Rethinking Civilization: The Forgotten Wisdom of the Blackfoot
The Blackfoot Indigenous people, found in Canada and in the United States, are remarkable for their traditional way of seeing the world. The Blackfoot traditional worldview is marked by extremely high levels of cooperation, almost invisible social inequality, a strong belief in restorative justice, and elevated levels of life satisfaction, as attested by community members. These are all sought-after values in the world today.
Who are the Blackfoot people?
The traditional territory of the Blackfoot People, also known as the Niitsitapi, spans across southern Alberta, Canada, and into Montana in the United States. They are considered one of the most prominent and powerful Indigenous peoples in the Great Plains region. European contact and colonization brought significant challenges, including the decline of the buffalo herds, disease, and forced assimilation. The consequences of all that continue to manifest today in the forms of cultural disruption, intergenerational trauma, severe economic hardship, loss of language, and systemic inequality.
Blackfoot Indigenous Worldview
In the 1930s, Abraham Maslow encountered the Blackfoot people and was shocked to discover that, due to their unique worldviews, between 80 and 90 percent of Blackfoot community members had extremely high levels of self-esteem. Among Abraham Maslow’s own American population, the number of people who could be said to possess such levels of self-esteem was pegged at between 5 and 10 percent. After decades of colonialism, the Blackfoot people are now in the process of reclaiming and rebuilding their culture and recentering their Indigenous worldviews.

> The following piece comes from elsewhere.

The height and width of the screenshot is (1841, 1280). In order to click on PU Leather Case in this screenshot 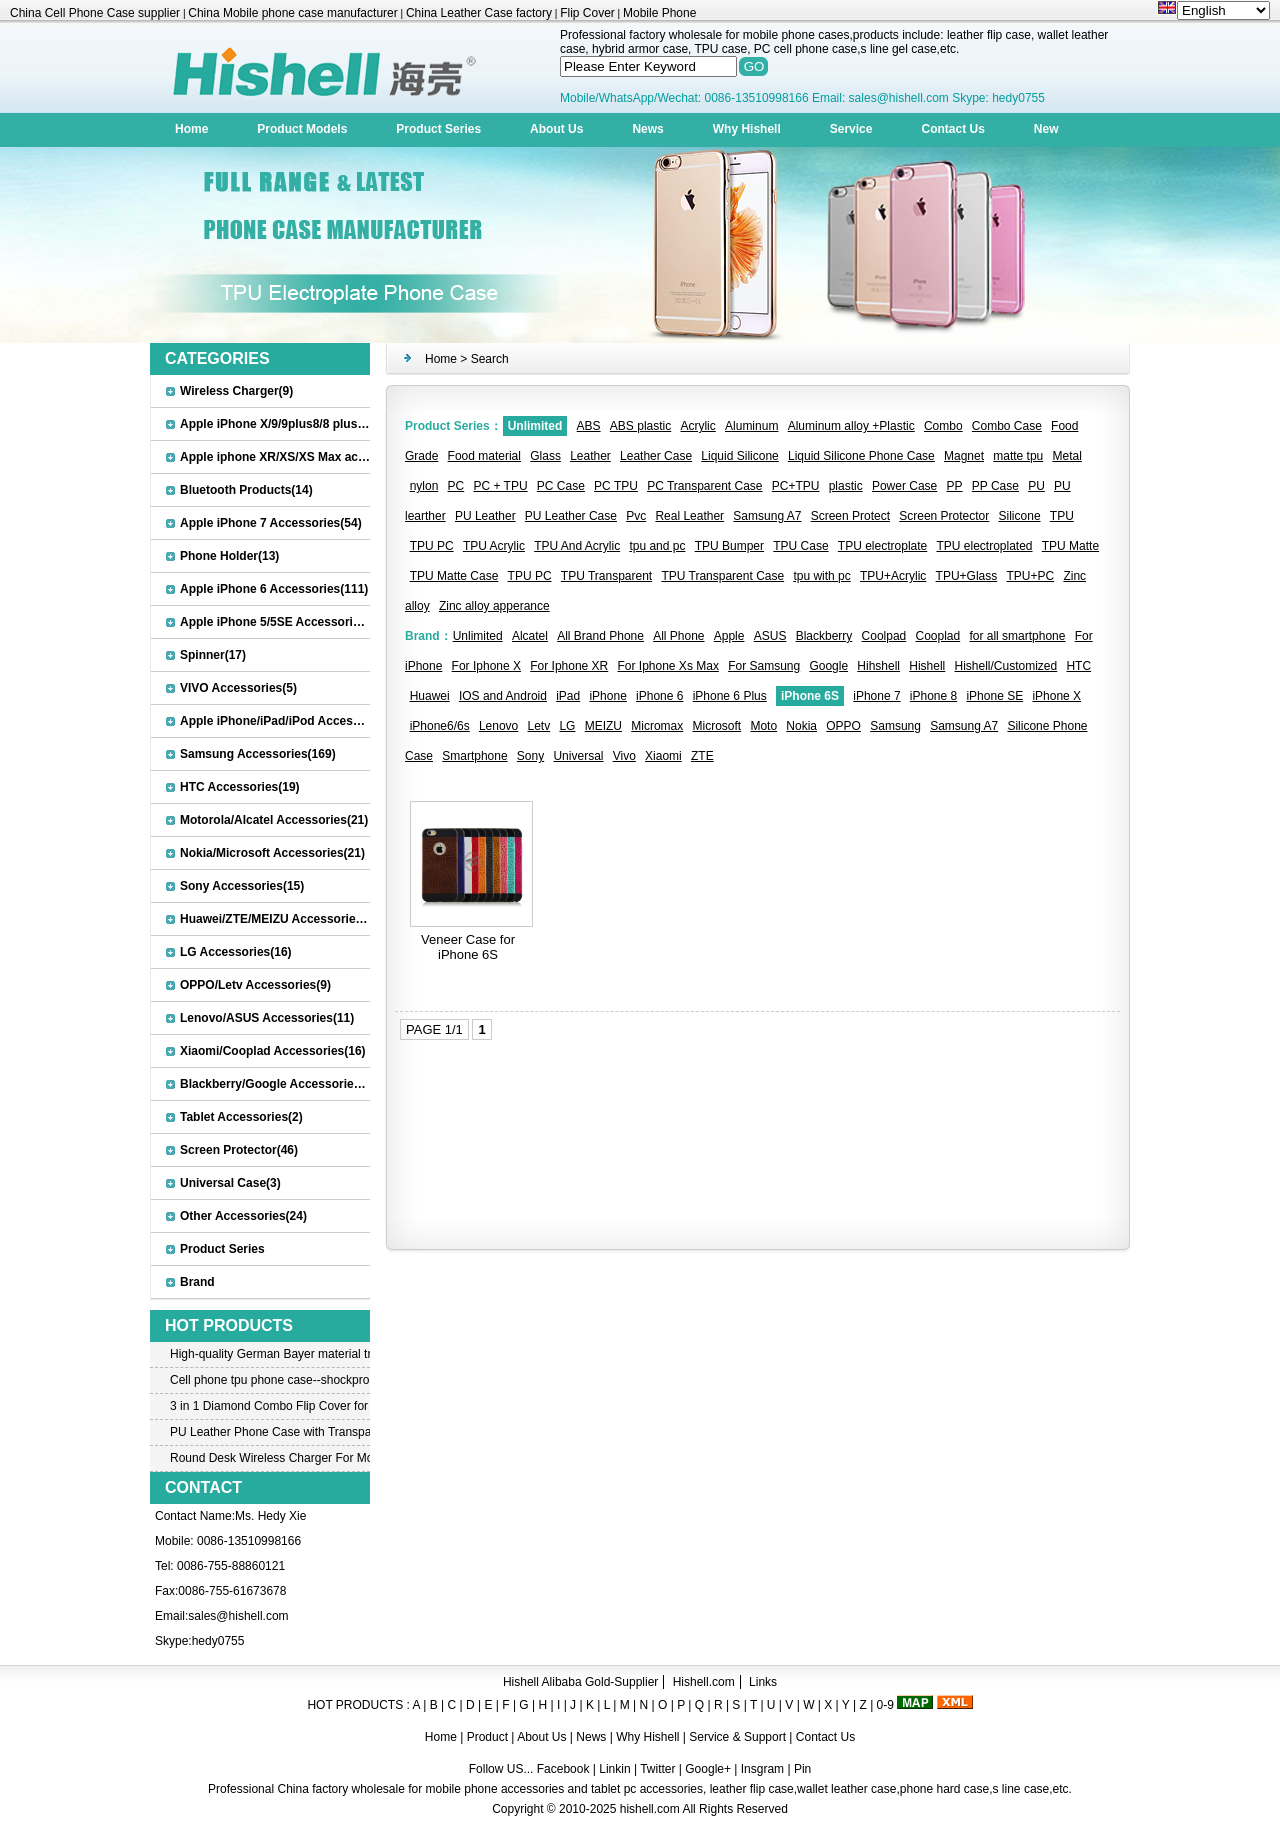 , I will do `click(571, 516)`. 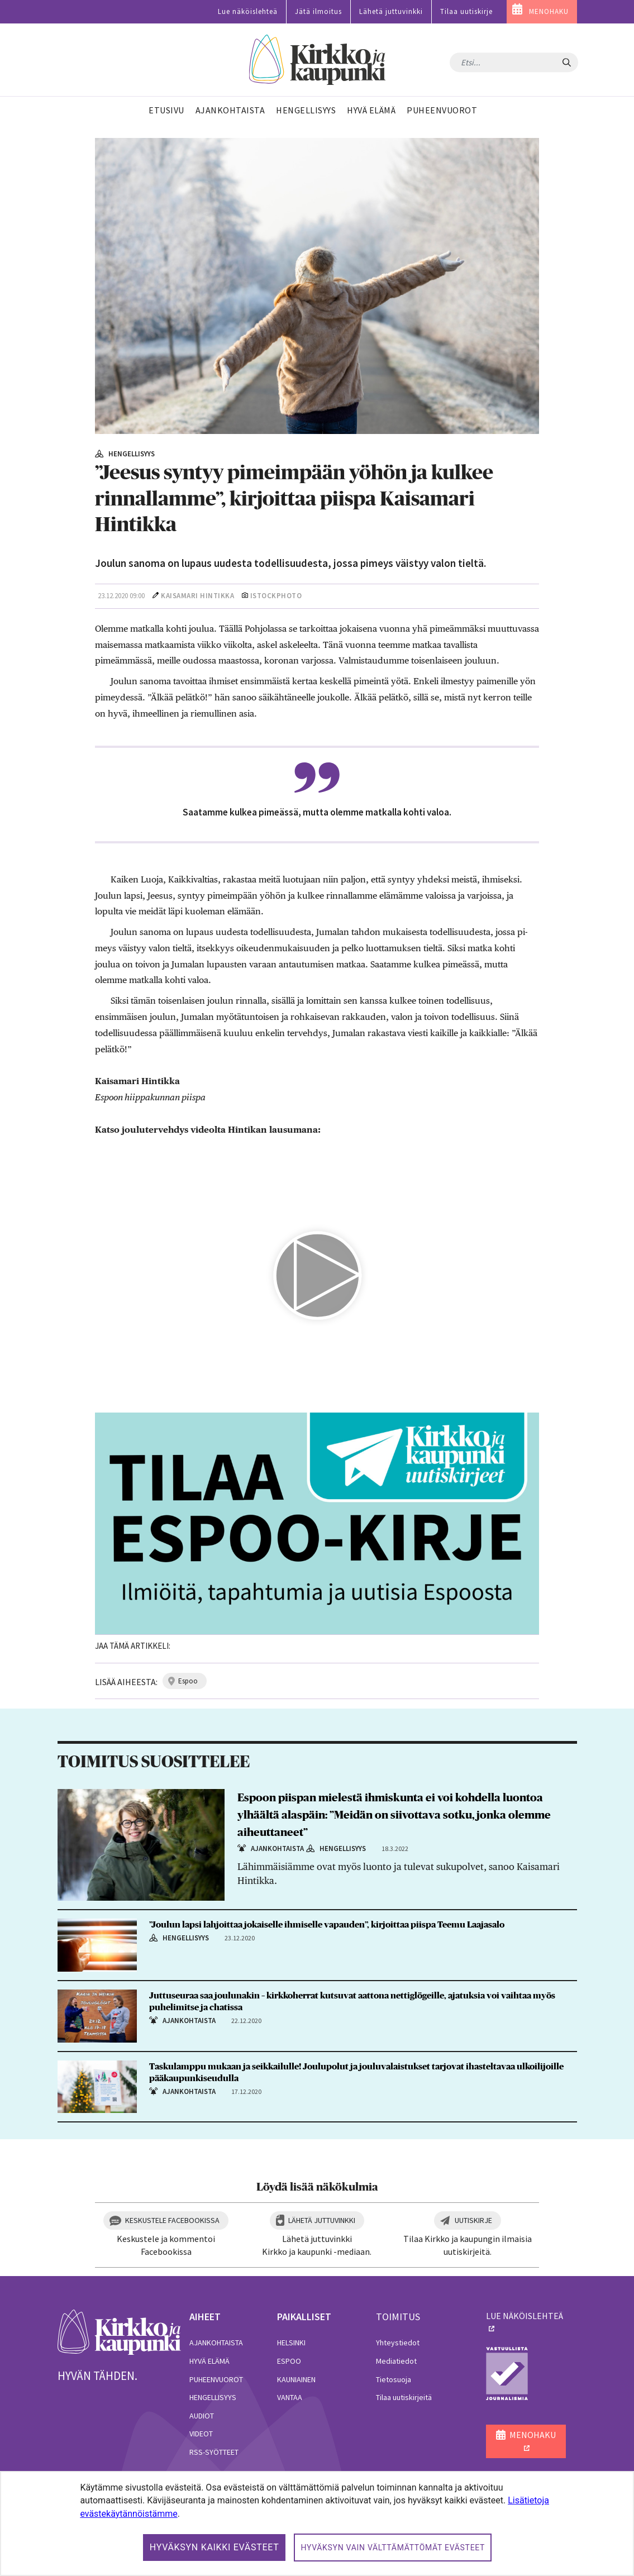  What do you see at coordinates (289, 2361) in the screenshot?
I see `Espoo` at bounding box center [289, 2361].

Among the Blackfoot Indigenous people, those who were respected as wealthy were those who gave away the most of what they owned to others. In the Blackfoot community, wealth was not calculated by accumulated possessions but by generosity. To be considered wealthy and important in society was to be known as someone who had given away much and held on to very little. The highly esteemed in society were those who, during the annual Giveaway rituals, regaled community members with stories of how they had come by possessions in the past year and then shared all those possessions gladly among those who needed them. Among the Blackfoot people, Abraham Maslow’s theory of the universality of social hierarchies maintained by dominance could not apply.
The Blackfoot emphasized strong relations among nuclear and extended families and community members. There was no word or concept of poverty except in relation to people without families or strong community relationships—which was inconceivable. The Blackfoot equally connected strongly with the land as a central and centralizing space where life is hatched, sustained, and retired.

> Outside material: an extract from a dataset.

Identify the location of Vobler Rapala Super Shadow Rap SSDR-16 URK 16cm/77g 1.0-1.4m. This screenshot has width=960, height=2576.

The concept of restorative justice is central to the Blackfoot’s conception of justice and their Indigenous judicial system. Rather than isolating individuals for wrongdoing, it seeks to restore harmony by involving all affected parties in a process of truth telling, responsibility, and reparation. The Blackfoot restorative justice system emphasizes healing over punishment, grounded in principles of relational accountability and community balance.

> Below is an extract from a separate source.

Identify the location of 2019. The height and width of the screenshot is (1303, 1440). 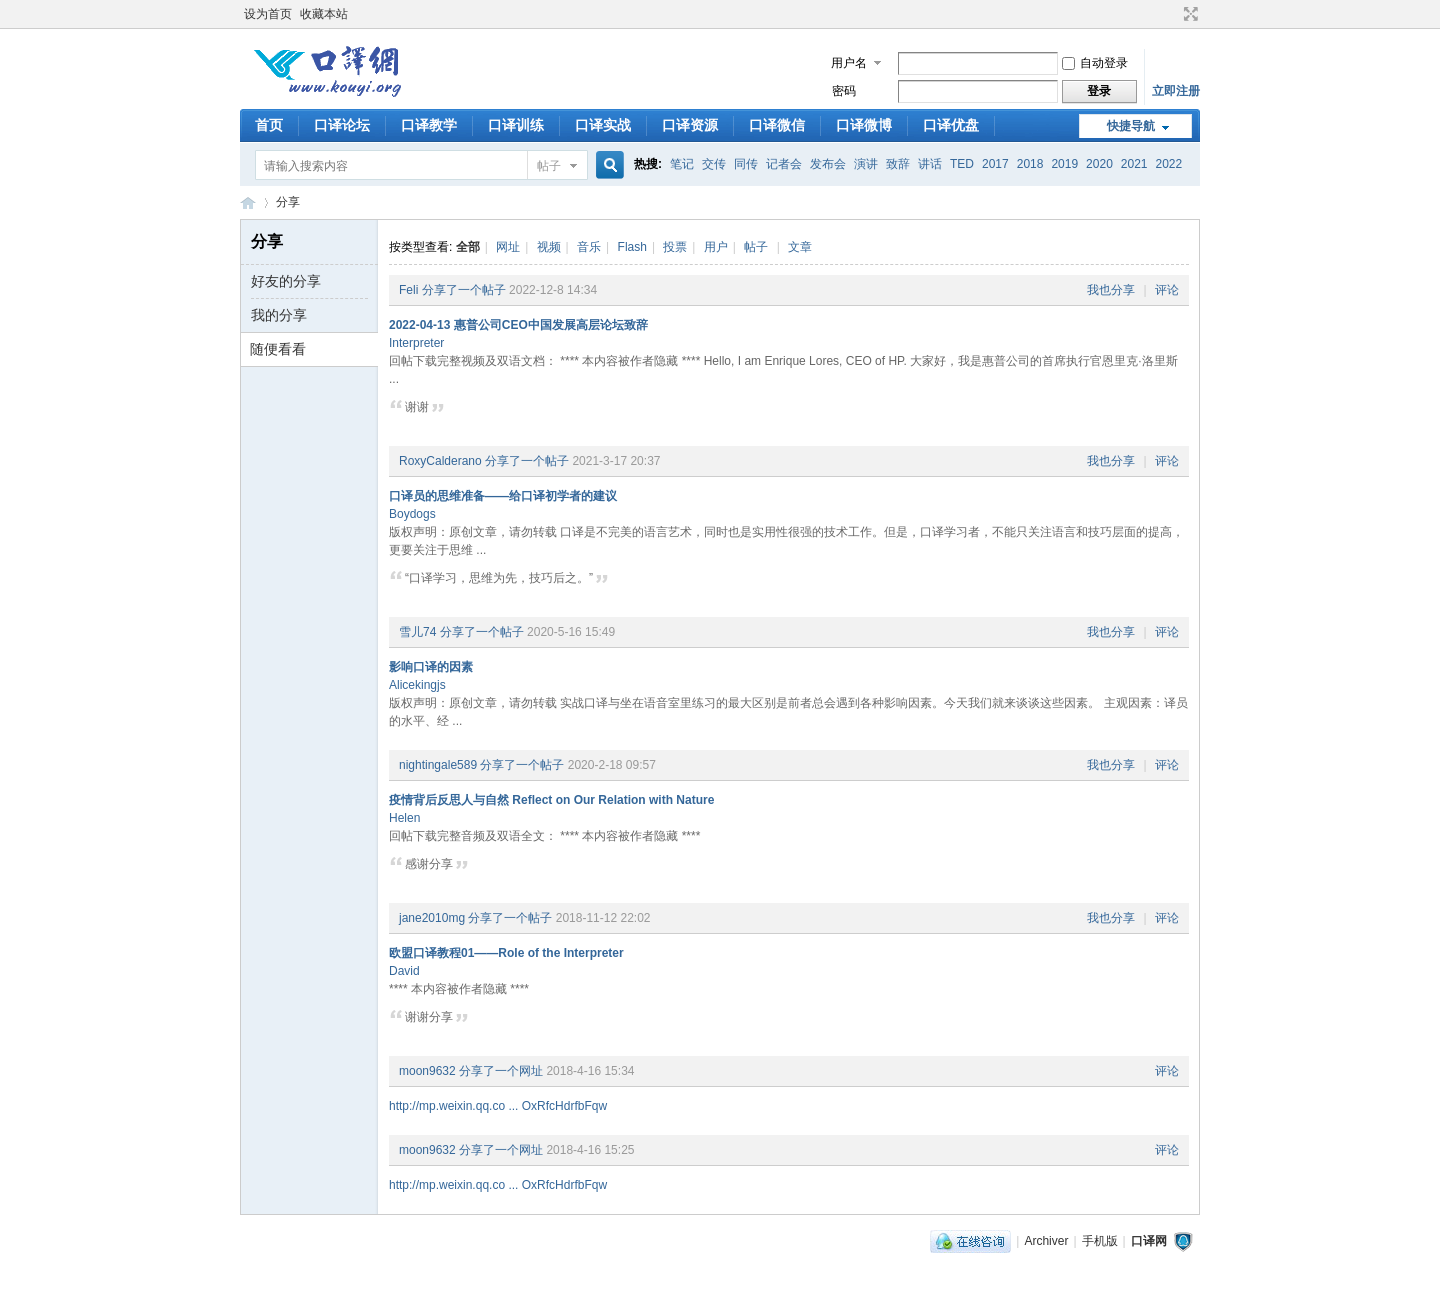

As the world faces rising inequality, environmental crisis, and social fragmentation, the wisdom of the Blackfoot people offers tremendous insight. Their way of life challenges dominant ideas about wealth, justice, and human fulfillment. In a time when many are searching for new ways to live with purpose, to connect deeply with others, and to care for the earth, the Blackfoot worldview stands as a powerful reminder that another way has always been possible and still is.